When Jessikka Aro found out that she was receiving one of the State Department’s International Women of Courage Awards, the Helsinki-based journalist “was just so happy,” she said.
Aro called the recognition “precious … because my work has also cost me so much.”
She has suffered harassment and cyberattacks since she started reporting on Russian propaganda activities in 2014. US embassy officials in Helsinki asked her last October if she would accept a nomination for the award.
She thought it was a done deal in January.
“But then it was taken away,” she said on Sunday’s “Reliable Sources” on CNN.
In the weeks leading up to the March 7 ceremony in Washington, Aro’s award was rescinded.
Foreign Policy magazine, which broke the story about Aro, quoted sources who said she was nixed because she repeatedly criticized President Donald Trump on Twitter.
The yanking of her award “really counters the whole idea of this award,” Aro said. Someone inside the Trump administration, she implied, lacked courage.
Aro said she was grateful for the Foreign Policy story because she had been in the dark about what happened.
But she was “horrified” that her commentary about Trump was an apparent factor. She went through her past tweets – like a February 17 reply to the president, when he called the media “rigged,” “corrupt” and an “enemy of the people.” She replied to him that day and said “the Kremlin doesn’t need any troll factories as long as it has YOU trolling on behalf of it!”
“I still stand by what I said and what I tweeted,” she said. “I think that President Trump’s attacks against the media are disgraceful, and need to be also discussed on Twitter as well.”
Speaking to a US audience, Aro said, “I am really sorry for you guys over there if that really is the situation, if Trump or his administration have been infected with fear and self-censorship.”

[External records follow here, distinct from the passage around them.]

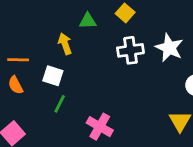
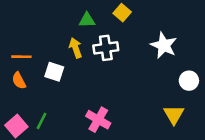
yellow arrow: (65, 44) -> (76, 48), moved
white cross: (130, 50) -> (106, 48), moved
green line: (60, 104) -> (42, 121), moved

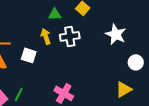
yellow triangle: (174, 115) -> (124, 89), turned 30

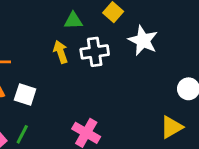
white star: (116, 34) -> (143, 41), moved
white square: (29, 55) -> (25, 95), moved

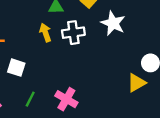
yellow triangle: (171, 127) -> (136, 83), moved
green line: (22, 134) -> (30, 99), moved

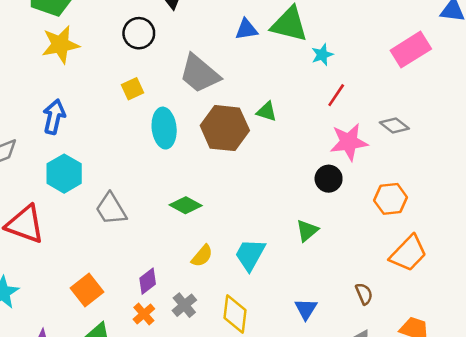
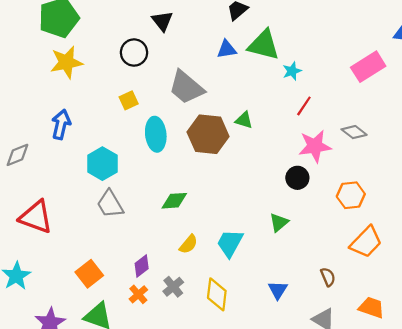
cyan hexagon: (64, 174) -> (102, 164), moved
green diamond: (186, 205) -> (174, 201), turned -32

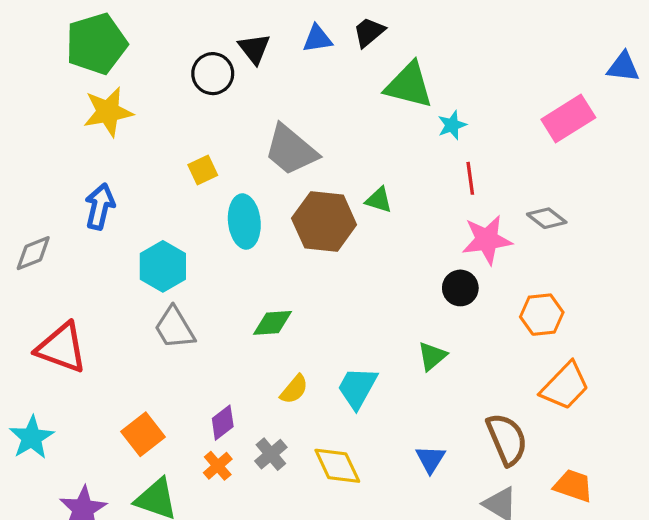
blue triangle: (227, 49) -> (317, 39), moved
black circle: (134, 53) -> (213, 74), moved
red line: (304, 106) -> (470, 178), turned -42
brown semicircle: (328, 277) -> (507, 439), size x1.8
yellow diamond: (217, 294) -> (337, 466), turned -32

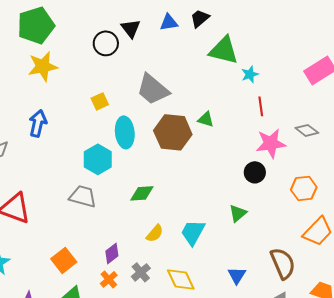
cyan hexagon: (163, 266) -> (98, 159), moved
gray trapezoid: (174, 328) -> (83, 196), turned 136

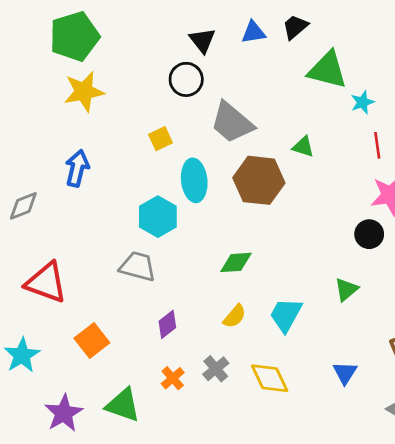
black circle: (106, 43) -> (186, 79), moved
green triangle: (206, 119) -> (303, 147), moved
green diamond: (142, 193) -> (236, 262), moved
purple diamond: (112, 253) -> (167, 324), moved
orange square: (64, 260) -> (92, 340), moved

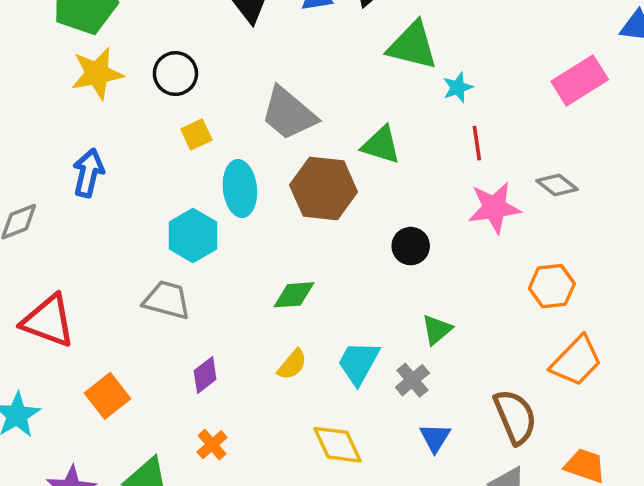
black circle: (186, 79) -> (175, 74), moved
green triangle: (303, 147) -> (381, 145), size x1.4
black circle: (369, 234) -> (411, 246), moved
gray cross: (216, 369) -> (412, 380), moved

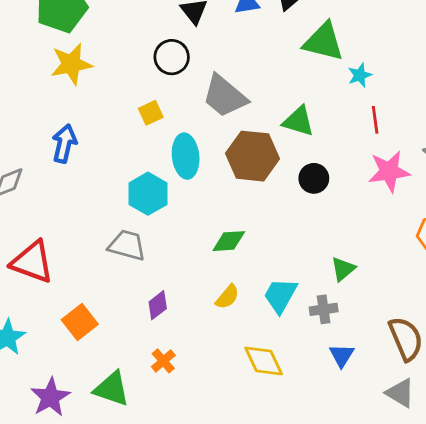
black circle: (175, 74) -> (172, 57), moved
black circle: (411, 246) -> (314, 178), moved
gray cross: (412, 380) -> (324, 309), turned 32

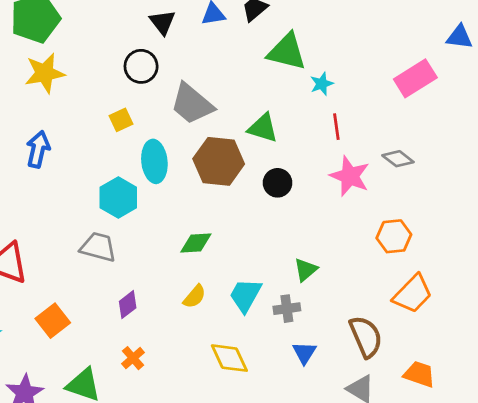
pink star: (389, 171) -> (350, 176), turned 30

After the Foreign Policy story came out, Democrats on the Senate Foreign Relations Committee obtained a set of emails between Aro and the State Department and called for the agency’s inspector general to investigate the circumstances.
A State Department spokesman originally claimed that Aro was “incorrectly notified” that “she’d been selected as a finalist. This was an error. This was a mistake.”
But the internal emails cast doubt on this version of events. The emails showed months of correspondence about the award and her expected trip to Washington. Things changed after an embassy official asked her to send a list of her “social media handles.”
Aro said the State Department’s original claims were “factually incorrect.” And that’s why she is thankful that senators are looking into the matter.
“I really want to know: Who was the person who really gave the order to cancel my award? And what would he or she like to tell about her motivation in doing so?”
“It doesn’t really look like this process of canceling my award has followed the best practices and transparency policies of the State Department governance,” Aro added.
The State Department inspector general’s office has not commented on the possibility of a probe.
As for the reason why she was going to be recognized in the first place, Aro is now working on a book about so-called Russian troll farms. And she said she will continue training people to better recognize trolling and propaganda warfare efforts.
Aro said westerners still don’t understand “how cynical and massive” the Russian effort really is.
“We are misunderstanding the scale and also the impact of these propaganda operations of the Kremlin,” she said. “Viral disinformation is being used to manipulate and agitate actual people, real people, into hateful actions.”